Oil prices extended their gains for a fifth straight session on Tuesday, driven by concerns over potential supply constraints following fresh U.S. tariffs on nations importing Venezuelan crude.
However, the upward momentum was tempered by reports that OPEC+ intends to proceed with an output hike in May.
Brent crude futures edged up 46 cents, or 0.6%, to trade at $73.46 per barrel by 1023 GMT, while U.S. West Texas Intermediate (WTI) crude rose by 41 cents, or 0.6%, to reach $69.52 per barrel. The benchmarks had already posted gains exceeding 1% in the previous session.
The price rally came after U.S. President Donald Trump announced a 25% tariff on countries purchasing Venezuelan oil. Venezuela, whose economy heavily relies on crude exports, counts China—already facing multiple U.S. tariffs—as its largest buyer.
"Oil firmed up on the latest tariff moves by the U.S., although gains were capped by reports of OPEC+ moving to increase output further in May," analysts at Panmure Liberum noted.

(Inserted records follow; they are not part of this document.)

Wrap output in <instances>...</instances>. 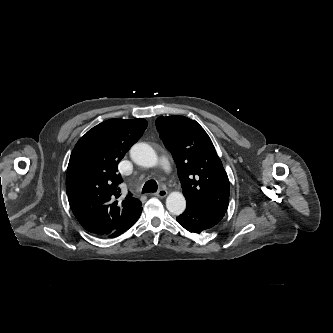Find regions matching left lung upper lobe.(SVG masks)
I'll return each mask as SVG.
<instances>
[{
  "label": "left lung upper lobe",
  "instance_id": "1",
  "mask_svg": "<svg viewBox=\"0 0 333 333\" xmlns=\"http://www.w3.org/2000/svg\"><path fill=\"white\" fill-rule=\"evenodd\" d=\"M156 128L175 160L187 202L224 213L229 203V180L204 129L185 116L159 117Z\"/></svg>",
  "mask_w": 333,
  "mask_h": 333
}]
</instances>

In a related development, the U.S. administration on Monday extended the deadline for Chevron to wind down its operations in Venezuela until May 27. According to ANZ analysts, the withdrawal of Chevron’s licence to operate in the country could lead to a reduction in output by approximately 200,000 barrels per day.
Meanwhile, sources told Reuters that the OPEC+ alliance—comprising the Organization of the Petroleum Exporting Countries (OPEC) and allies such as Russia—remains committed to its plan of increasing oil production in May.
The group is also expected to enforce output cuts on certain members to offset prior overproduction.
Last week, Washington imposed additional sanctions targeting Iran’s oil exports, further adding to market uncertainty.
Trump also hinted at upcoming automobile tariffs but suggested that not all levies would take effect on April 2, with some nations potentially receiving exemptions—a move that eased investor concerns on Wall Street.